Most efficient data structure for serialisation to disk?

Hi

First day with Kotlin, and I’m hoping you kind folks can save me a few hours of research…

I need to serialise large hashmaps of trading bars to disk - many millions of records - for reading into a backtesting engine. The maps will be keyed with a Long timestamp. It’s a write-once, read often operation.

I’ll be running some benchmarks, but the FastBinaryEncoding library looks promising for the serialization, unless anyone has any better suggestions?

https://chronoxor.github.io/FastBinaryEncoding/

The records contain a number of basic data types for prices, volume etc. Ideally also enums, if the cost is not too high, but I could easily use a numeric index instead.

The records are immutable and dumb data containers. I don’t need any of the facilities of the Kotlin Data Class, and fear it is too heavy for this use-case.

In a system language I would be using a bare tuple or struct for something like this, but as a newbie I’m not at all clear how I should tackle this in Kotlin from the point of view of maximising read performance.

Any advice that would short-cut the learning process would be much appreciated!

Do you plan to read the whole database at once and then use the data from the memory?

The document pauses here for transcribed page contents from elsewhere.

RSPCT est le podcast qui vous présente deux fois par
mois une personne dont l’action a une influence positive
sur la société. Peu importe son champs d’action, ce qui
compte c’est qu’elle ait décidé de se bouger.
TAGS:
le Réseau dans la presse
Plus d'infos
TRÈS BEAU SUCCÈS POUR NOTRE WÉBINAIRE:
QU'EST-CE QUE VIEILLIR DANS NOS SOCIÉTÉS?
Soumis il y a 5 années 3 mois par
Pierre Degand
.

Or do you need a way to read the records directly from the file, seeking through it?

I would be cautious when reading performance comparison on FBE website. It is hard to believe that it is 10 times faster than Protocol Buffers. They should provide separate benchmarks for different languages as it is possible it is faster in C, but it has the same performance in Kotlin/Java.

Also, this isn’t a very popular project. 500 stars on GitHub comparing to 50k stars of protobuf. I don’t say stars are a direct indication of quality, but I think this is important.

When searching for a solution, please remember that you don’t need to search specifically for Kotlin. It doesn’t look like you need Kotlin support and it is much more probable that you will find something useful when searching for java.

2 Likes

Thanks for the response.

I have the luxury of being able to read all the data into memory, so don’t need to worry about streaming it in.

I’ve used Protobuf in the past, and was planning to benchmark it, and as you say, I don’t have to restrict myself to Kotlin native.

But to be honest, my main issue isn’t the serialisation - that’s a track I’ve been around often enough before. It’s the lack of any obvious lightweight data structure like a struct or tuple that has me a bit baffled.

If anyone can suggest the most economical way to represent dumb data for serialisation, I’d sure appreciate the help!

I never really struggled with such a problem, so I don’t have any experience with it. But as you said, I believe Java does not provide us with any memory-efficient way to store tens/hundreds of millions of objects. At least not before value objects (JEP 169) will be completed.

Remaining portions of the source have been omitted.